I also did a 4 day tramp at Lake Waikarimoanna which I've deliberatedly misspelled so no one can google it and end up here all randomly. That was the start of getting sick, walking in the cold when I had a cold. Man it is cold there. And rainy. Pretty though.
News about the kids. Daughter turned 7, but her birthday was cancelled because of aforesaid sickness. She still got a couple of presents including some Disney colouring books which she is totally adoring. I need to show you a photo of how awesomely awful they are. Especially after she's coloured them all in fluorescent colours.

My daughter was totally OK with me graffiti'ing her colouring book with feminist slogans. She's awesome like that.
[Just realised you can't read it. So the one on the left said something like "Aurora often dreams about ensnaring a prince" and I changed it to "Aurora often dreams about instituting a liberal democracy when she inherits the Crown." And on the right it was something like "Aurora is thinking about how to look pretty while getting banged on her wedding night" so I changed it to "Aurora is thinking that the objectification of women is morally indefensible".]
Daughter is also really into learning the piano and practises about twice a day. She always asks my permission to practise. She's awesome like that.
Pozz and Daughter are both doing drama and they totally love it, as in, they want to run and get in the car early and are asking me the time all morning till it starts. This is the first time my kids have been like this about anything, other than Rainbow's End.
After drama we sit in this nice park with the other home ed families and have a picnic together, while the kids all run about like crazy in the trees. This is my favourite part of the day. And then we head off to gym with some of the other home ed families. The sucky part is that Pozz doesn't want to do gym so instead of me getting to knit and chat to other mums, I sit with the one who moans about how bored he is and how he wishes we could just drop Daughter off. But the cool part is that Daughter loves gym and I love that she is now old enough to enjoy her own stuff after years of being dragged to all sorts of things.
Speaking of being old enough, here she is BIKING TO HER FRIEND'S HOUSE. She was so cute about it too, saying, "Bye mum!" in that confident way that kind of makes you want to cry, because you know you've done your job of raising them all independent and all, but it means you're kind of out of a job. No more holding my hand tightly and fearfully. Off she goes.

I love how much she loves her bike too. We never walk to the shops anymore. She always bikes.
(By the way, my local shops have the most awesome name which makes them sound like a village in a Jane Austen novel. I don't like having to call them "the shops" in my blog because they're not just shops - they're also the library and the doctor's and stuff, but I don't want to put my location on my blog. Maybe I should just say "the village". Yeah. She bikes to the village.)
Pozz is really into fashion. He's trying to look like David Bowie. It's quite scary.

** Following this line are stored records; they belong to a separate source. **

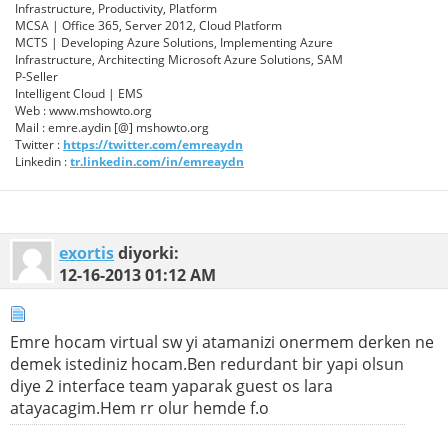
Infrastructure, Productivity, Platform
MCSA | Office 365, Server 2012, Cloud Platform
MCTS | Developing Azure Solutions, Implementing Azure
Infrastructure, Architecting Microsoft Azure Solutions, SAM
P-Seller
Intelligent Cloud | EMS
Web : www.mshowto.org
Mail : emre.aydin [@] mshowto.org
Twitter :
https://twitter.com/emreaydn
Linkedin :
tr.linkedin.com/in/emreaydn
exortis
diyorki:
12-16-2013
01:12 AM
Emre hocam virtual sw yi atamanizi onermem derken ne
demek istediniz hocam.Ben redurdant bir yapi olsun
diye 2 interface team yaparak guest os lara
atayacagim.Hem rr olur hemde f.o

We're up to page 806 of Lord of the Rings. It's still really good.
2 comments:
"She was so cute about it too, saying, "Bye mum!" in that confident way that kind of makes you want to cry, because you know you've done your job of raising them all independent and all, but it means you're kind of out of a job."
Yes, I know exactly what you mean. Heart-rending...and the kids don't even realize what it means to a parent, to them it's normal. Just reading this brought back some bittersweet memories.
Awesome coloring book graffiti - I did snort/laugh out loud.
Thankfully no well-intentioned friends ever gave my girl a disney coloring book. But if they had, I think we wouldve had fun drawing 'punk' clothes and outrageous hairdos over the pictures.